*INSTRUCTIONS TO FOLLOW*. Out of the entries that follow, copy each line containing "menu".

-- WORKING DATA follows --

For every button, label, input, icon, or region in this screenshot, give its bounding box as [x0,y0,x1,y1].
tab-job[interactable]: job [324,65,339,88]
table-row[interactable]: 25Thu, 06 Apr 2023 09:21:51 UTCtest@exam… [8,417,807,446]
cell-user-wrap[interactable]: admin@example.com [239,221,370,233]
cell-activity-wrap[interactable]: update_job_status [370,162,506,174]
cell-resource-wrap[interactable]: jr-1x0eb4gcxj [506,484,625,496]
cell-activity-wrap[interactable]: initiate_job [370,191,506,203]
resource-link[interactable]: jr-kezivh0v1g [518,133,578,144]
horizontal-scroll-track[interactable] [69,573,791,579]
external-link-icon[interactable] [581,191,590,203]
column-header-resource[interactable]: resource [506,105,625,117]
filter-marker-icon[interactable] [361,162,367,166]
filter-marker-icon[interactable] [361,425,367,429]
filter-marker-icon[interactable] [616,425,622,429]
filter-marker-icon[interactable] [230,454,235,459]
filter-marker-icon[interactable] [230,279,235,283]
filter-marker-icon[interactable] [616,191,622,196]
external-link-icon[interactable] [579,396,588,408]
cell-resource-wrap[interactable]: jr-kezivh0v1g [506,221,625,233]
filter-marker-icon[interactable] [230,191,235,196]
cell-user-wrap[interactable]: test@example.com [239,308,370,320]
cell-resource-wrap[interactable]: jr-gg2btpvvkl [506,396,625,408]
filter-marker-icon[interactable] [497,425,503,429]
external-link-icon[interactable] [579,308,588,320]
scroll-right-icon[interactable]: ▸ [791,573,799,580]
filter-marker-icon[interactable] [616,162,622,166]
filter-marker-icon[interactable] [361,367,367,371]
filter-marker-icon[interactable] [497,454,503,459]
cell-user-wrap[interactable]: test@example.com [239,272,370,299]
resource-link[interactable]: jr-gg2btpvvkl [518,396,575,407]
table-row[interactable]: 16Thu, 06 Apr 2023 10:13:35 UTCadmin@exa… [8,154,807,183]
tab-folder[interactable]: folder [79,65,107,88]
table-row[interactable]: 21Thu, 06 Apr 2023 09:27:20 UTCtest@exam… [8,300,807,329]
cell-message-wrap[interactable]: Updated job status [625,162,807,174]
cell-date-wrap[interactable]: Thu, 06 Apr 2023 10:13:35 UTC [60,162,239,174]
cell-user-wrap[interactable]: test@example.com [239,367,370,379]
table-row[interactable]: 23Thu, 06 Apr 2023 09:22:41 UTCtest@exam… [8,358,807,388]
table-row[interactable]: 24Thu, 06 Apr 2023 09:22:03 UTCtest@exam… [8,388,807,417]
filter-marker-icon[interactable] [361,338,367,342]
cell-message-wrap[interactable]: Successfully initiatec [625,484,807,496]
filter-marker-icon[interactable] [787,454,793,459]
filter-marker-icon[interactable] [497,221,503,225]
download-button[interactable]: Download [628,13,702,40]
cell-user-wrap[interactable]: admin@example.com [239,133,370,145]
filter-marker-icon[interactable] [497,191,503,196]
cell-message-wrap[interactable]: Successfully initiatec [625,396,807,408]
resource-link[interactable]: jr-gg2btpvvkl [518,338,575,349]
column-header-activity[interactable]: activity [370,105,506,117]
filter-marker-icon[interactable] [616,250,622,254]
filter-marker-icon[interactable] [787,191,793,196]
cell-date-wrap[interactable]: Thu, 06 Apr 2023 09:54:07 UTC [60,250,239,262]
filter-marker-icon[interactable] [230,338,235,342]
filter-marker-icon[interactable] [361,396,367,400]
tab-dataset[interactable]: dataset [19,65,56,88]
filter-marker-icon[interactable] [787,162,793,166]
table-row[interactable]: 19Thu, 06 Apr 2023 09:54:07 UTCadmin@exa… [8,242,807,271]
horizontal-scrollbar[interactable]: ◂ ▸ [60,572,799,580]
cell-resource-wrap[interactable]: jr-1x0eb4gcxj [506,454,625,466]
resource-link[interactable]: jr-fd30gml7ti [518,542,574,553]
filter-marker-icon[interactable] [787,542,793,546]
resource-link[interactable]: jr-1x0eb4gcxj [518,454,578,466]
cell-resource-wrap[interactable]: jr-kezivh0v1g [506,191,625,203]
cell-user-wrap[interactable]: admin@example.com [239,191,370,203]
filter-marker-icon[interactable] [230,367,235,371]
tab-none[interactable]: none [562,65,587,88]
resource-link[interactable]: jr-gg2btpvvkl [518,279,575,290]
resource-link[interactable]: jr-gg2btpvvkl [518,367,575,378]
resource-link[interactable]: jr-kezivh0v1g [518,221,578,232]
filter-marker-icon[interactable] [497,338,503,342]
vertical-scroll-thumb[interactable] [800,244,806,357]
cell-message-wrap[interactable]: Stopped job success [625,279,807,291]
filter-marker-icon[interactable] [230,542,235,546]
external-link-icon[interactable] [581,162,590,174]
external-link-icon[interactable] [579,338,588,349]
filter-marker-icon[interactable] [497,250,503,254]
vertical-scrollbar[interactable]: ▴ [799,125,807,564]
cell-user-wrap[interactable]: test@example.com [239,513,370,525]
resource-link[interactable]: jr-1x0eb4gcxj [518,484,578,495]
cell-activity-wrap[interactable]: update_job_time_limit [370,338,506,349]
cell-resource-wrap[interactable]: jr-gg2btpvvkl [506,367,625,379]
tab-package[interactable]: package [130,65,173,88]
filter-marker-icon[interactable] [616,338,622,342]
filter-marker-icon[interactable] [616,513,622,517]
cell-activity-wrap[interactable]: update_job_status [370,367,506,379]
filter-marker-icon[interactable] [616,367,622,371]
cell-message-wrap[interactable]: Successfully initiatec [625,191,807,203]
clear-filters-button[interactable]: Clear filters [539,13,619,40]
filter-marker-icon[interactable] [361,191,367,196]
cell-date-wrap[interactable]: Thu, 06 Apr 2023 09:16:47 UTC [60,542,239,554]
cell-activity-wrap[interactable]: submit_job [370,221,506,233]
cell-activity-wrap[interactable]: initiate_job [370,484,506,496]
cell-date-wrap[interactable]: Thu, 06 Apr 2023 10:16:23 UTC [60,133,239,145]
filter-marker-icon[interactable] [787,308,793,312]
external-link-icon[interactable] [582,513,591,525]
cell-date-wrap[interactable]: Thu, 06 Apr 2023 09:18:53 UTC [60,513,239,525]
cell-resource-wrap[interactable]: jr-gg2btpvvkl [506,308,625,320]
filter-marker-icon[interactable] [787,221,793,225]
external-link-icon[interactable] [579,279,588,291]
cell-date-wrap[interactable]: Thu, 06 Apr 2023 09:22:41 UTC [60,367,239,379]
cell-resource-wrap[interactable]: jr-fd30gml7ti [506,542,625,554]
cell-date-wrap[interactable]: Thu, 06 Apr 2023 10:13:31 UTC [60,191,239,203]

-- WORKING DATA concluded --
-- WORKING DATA follows --

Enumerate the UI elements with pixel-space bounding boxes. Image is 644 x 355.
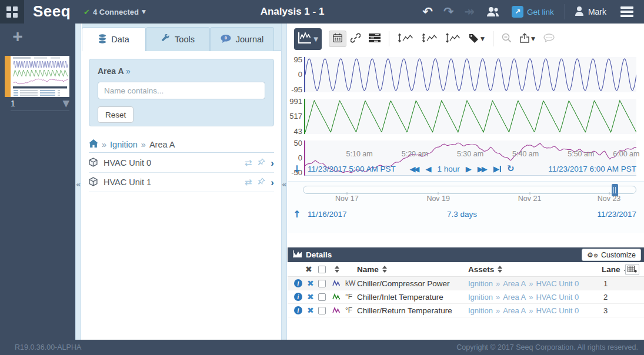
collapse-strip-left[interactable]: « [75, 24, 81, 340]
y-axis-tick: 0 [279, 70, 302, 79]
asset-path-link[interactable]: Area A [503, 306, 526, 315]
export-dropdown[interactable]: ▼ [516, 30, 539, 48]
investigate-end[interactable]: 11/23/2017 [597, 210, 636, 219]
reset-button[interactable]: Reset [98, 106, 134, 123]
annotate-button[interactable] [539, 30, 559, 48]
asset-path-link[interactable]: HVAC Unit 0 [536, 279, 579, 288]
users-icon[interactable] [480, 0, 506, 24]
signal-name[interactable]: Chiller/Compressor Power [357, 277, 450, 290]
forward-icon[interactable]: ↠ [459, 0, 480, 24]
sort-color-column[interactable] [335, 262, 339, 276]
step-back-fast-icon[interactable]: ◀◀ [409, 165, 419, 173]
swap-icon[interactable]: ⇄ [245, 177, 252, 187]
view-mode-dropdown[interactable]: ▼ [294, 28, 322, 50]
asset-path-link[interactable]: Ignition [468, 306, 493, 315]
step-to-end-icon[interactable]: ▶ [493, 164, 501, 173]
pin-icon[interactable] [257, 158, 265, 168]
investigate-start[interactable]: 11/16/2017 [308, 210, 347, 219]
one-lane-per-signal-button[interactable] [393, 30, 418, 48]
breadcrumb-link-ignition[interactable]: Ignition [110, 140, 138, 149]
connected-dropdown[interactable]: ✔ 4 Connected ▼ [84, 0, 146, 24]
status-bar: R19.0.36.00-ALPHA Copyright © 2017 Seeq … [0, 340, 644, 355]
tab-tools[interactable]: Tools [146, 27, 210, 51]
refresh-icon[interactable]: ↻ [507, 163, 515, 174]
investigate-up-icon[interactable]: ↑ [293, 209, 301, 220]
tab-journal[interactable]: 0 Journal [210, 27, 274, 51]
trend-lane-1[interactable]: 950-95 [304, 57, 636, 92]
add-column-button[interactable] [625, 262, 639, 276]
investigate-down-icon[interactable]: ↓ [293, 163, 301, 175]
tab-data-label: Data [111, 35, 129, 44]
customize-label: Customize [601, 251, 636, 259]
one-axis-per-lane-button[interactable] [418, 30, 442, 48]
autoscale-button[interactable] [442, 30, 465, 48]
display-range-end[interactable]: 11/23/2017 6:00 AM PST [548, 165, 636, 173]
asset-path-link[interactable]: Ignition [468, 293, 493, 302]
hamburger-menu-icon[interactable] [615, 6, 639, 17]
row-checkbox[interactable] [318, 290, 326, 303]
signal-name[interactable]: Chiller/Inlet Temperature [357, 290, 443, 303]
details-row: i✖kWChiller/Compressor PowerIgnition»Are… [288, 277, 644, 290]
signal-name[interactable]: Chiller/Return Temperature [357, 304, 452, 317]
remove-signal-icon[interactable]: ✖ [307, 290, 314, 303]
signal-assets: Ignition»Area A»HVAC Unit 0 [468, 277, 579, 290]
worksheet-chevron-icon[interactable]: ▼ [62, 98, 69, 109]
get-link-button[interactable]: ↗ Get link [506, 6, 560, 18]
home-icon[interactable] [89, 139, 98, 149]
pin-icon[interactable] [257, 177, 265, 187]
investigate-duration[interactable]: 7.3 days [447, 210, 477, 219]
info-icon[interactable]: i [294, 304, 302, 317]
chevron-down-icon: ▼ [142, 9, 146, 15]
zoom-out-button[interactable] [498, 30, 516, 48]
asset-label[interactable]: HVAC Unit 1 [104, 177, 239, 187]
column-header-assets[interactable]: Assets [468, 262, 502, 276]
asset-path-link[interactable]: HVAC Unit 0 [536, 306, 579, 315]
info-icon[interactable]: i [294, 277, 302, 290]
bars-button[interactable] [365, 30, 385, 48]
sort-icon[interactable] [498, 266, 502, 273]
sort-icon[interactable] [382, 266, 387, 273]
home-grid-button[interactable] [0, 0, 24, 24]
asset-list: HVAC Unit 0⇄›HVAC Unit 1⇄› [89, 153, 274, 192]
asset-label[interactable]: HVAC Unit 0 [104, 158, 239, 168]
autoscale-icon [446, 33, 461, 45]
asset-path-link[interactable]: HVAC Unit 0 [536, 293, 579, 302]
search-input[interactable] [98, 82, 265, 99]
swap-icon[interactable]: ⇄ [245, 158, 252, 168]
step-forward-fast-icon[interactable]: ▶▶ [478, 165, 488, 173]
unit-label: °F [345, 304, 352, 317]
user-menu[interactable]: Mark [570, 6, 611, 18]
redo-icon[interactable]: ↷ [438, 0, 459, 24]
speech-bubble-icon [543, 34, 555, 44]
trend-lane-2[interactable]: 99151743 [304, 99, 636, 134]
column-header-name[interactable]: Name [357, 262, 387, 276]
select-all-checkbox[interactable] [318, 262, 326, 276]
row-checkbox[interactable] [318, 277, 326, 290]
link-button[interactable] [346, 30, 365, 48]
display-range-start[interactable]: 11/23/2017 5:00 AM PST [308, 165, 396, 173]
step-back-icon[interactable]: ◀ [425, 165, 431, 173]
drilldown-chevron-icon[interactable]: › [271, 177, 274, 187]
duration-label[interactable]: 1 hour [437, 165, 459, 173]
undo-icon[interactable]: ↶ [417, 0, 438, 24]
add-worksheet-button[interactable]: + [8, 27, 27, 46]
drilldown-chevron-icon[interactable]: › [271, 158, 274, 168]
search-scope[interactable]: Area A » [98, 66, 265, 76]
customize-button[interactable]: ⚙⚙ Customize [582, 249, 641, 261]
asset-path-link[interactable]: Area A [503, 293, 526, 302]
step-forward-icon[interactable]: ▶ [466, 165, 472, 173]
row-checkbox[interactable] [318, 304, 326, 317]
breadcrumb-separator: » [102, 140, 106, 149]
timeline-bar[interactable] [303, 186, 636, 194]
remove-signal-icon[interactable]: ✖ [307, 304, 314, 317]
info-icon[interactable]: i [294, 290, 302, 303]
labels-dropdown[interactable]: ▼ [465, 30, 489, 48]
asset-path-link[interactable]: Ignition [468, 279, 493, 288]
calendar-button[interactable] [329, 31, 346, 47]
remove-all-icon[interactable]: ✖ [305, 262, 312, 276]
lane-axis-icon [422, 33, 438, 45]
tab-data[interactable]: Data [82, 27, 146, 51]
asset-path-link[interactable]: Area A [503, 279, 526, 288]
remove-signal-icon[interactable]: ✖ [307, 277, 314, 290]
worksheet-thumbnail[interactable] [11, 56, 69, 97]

-- WORKING DATA concluded --

*SOLUTION TO THE EXERCISE*.
hamburger-menu-icon[interactable] [615, 6, 639, 17]
user-menu[interactable]: Mark [570, 6, 611, 18]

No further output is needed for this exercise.